Yoav Hattab, the 21-year-old son of a rabbi in Tunis, had just returned to Paris to pursue his studies. Murdered in cold blood because he was a Jew.

Yohan Cohen, a 22-year-old worker in the supermarket who bravely attempted to grab the terrorist’s weapon. Shot in the head, his life cruelly cut short because he was a Jew.

Philippe Braham, an observant Jew in his forties and the father of four children who attend a Jewish school in Montrouge, a Paris suburb. Brutally massacred because he was a Jew.

Francois-Michel Saada, a man in his sixties, a husband and a father of two. Heartlessly slaughtered because he was a Jew.

Closely following the murders at the offices of the satirical magazine Charlie Hebdo, the terrorists went after the Jews. At an address to the nation Friday evening, French president François Hollande said the deadly attack in the kosher supermarket was unquestionably “an anti-Semitic attack.”

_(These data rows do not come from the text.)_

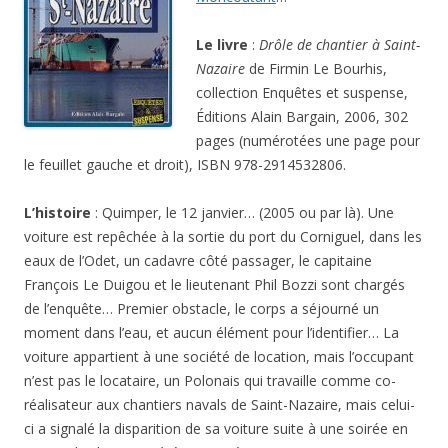
Le livre
:
Drôle de chantier à Saint-
Nazaire
de Firmin Le Bourhis,
collection Enquêtes et suspense,
Éditions Alain Bargain, 2006, 302
pages (numérotées une page pour
le feuillet gauche et droit), ISBN 978-2914532806.
L’histoire
: Quimper, le 12 janvier… (2005 ou par là). Une
voiture est repêchée à la sortie du port du Corniguel, dans les
eaux de l’Odet, un cadavre côté passager, le capitaine
François Le Duigou et le lieutenant Phil Bozzi sont chargés
de l’enquête… Premier obstacle, le corps a séjourné un
moment dans l’eau, et aucun élément pour l’identifier… La
voiture appartient à une société de location, mais l’occupant
n’est pas le locataire, un Polonais qui travaille comme co-
réalisateur aux chantiers navals de Saint-Nazaire, mais celui-
ci a signalé la disparition de sa voiture suite à une soirée en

The latest massacre brings back too many other memories of similar recent bloodbaths, like the one in Mumbai in 2008; Toulouse in 2012; or Har Nof, Jerusalem, in 2014.

Jewish blood. Flowing freely.

An infant in a baby carriage. Fathers wrapped in tefillin. Teenagers heading home at night. Children studying at their Jewish school.

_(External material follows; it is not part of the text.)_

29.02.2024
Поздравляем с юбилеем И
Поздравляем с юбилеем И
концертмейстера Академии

Jewish blood. Flowing freely.

On prayerbooks. On prayer shawls. And on jars of kosher pickles.

And what is our answer?

In this week’s Torah portion, Va’eira, we read of the Jewish people’s heartfelt cries of agony during the brutality of their Egyptian exile, a place where Jewish blood flowed freely, where babies were cemented alive into brick walls and where terror abounded.

How did the Jewish people eventually leave this exile?

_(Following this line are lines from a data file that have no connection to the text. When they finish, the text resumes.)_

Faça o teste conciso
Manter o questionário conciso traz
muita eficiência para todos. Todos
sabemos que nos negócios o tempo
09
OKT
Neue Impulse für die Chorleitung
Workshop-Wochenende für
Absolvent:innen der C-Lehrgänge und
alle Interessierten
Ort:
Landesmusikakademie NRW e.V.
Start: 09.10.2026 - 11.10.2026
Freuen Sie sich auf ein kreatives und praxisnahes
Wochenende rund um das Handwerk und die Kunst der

By remembering who they were. By remaining separate from their heartless tormentors. By not assimilating. By holding strong to their beliefs and hopes.

In a couple of weeks we will read how the Jewish people jubilantly cross the Red Sea, leaving behind their captors with songs of thanksgiving on their lips. How? By holding on to their faith and customs.

Today, as we cry out in pain and tears together with our brothers and sisters in France, we need to remember: evil will not stop us. The Jewish nation is alive. Am Yisroel Chai.

Today, and every day, we need to remember who we are and why we are. As we go shopping for our Shabbat provisions—or our daily groceries—let us proudly say, JeSuisCacher.

We need to proudly act like Jews. We need to proudly be Jews. JeSuisJuif.

For the victims. For the senseless loss of life. For ourselves. And for a better world.